Monday, June 2, 2008

Video dictionary for sign language may be on its way




The AP says researchers at Boston University are working on "an interactive video project that would allow someone to demonstrate a sign in front of a camera, and have a computer program interpret and explain its meaning," basically a kind of video dictionary of American Sign Language (ASL).

According to The Associated Press, the researchers, who have a three-year, $900,000 grant from the National Science Foundation, want to put 3,000 ASL signs on video. "The goal is to use the technology to develop a multimedia ASL dictionary to help parents better communicate with deaf children, and to help sign language students."

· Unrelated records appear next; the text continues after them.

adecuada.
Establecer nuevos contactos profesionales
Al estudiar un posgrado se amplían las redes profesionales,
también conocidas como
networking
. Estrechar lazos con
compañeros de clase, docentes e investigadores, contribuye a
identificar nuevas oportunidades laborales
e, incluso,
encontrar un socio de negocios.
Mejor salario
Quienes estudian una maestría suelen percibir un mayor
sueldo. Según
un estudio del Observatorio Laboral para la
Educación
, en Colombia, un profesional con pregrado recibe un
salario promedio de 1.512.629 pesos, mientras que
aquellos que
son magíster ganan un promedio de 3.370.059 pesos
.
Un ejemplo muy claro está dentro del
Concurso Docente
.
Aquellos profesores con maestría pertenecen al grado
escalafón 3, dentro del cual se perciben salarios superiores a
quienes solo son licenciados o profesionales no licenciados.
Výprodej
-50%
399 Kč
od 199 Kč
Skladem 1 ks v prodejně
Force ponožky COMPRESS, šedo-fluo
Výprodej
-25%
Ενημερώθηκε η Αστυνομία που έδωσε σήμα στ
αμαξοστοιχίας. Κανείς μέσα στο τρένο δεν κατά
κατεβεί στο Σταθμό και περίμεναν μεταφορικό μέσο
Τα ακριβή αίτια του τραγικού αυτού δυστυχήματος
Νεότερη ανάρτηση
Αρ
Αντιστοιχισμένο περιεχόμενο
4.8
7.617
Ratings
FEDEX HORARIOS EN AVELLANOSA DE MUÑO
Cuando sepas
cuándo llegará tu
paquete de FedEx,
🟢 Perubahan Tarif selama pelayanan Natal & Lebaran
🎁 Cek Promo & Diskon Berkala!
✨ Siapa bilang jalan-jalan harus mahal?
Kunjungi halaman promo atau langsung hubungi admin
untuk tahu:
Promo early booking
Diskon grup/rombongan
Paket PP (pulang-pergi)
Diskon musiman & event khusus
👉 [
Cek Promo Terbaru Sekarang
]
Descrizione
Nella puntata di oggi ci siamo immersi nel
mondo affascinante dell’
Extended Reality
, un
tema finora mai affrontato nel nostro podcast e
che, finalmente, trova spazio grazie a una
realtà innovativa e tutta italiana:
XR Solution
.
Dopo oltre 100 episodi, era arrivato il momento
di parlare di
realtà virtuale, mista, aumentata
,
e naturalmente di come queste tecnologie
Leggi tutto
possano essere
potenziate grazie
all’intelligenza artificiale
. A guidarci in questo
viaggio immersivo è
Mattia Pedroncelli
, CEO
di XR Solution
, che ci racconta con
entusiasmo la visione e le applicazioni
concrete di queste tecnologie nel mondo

A number of the researchers and doctoral students involved with the project know ASL, and they hope their video dictionary will assist anyone learning ASL, which is the fourth-most studied foreign language in U.S. colleges.

"I know from my own experience that it's really hard if you see a sign that you don't know, either in a class, in a video you've been assigned to watch, or even if you see it on the street, to figure out what it means," said linguistics professor Carol Neidle, one of the project's lead researchers along with BU's Stan Sclaroff and Vassilis Athitsos at the University of Texas-Arlington.

Native ASL speaker Elizabeth Cassidy, who is hearing but has three deaf siblings and learned to sign before she could speak, is one of four "linguistic consultants" for the project who signs for four cameras, three in front of her and one on her right. Two cameras shoot close-ups from different angles, and one takes a wider shot.

Even as a native ASL speaker, Cassidy says even she sees unfamiliar signs once in a while -- "a project like this is a long time coming."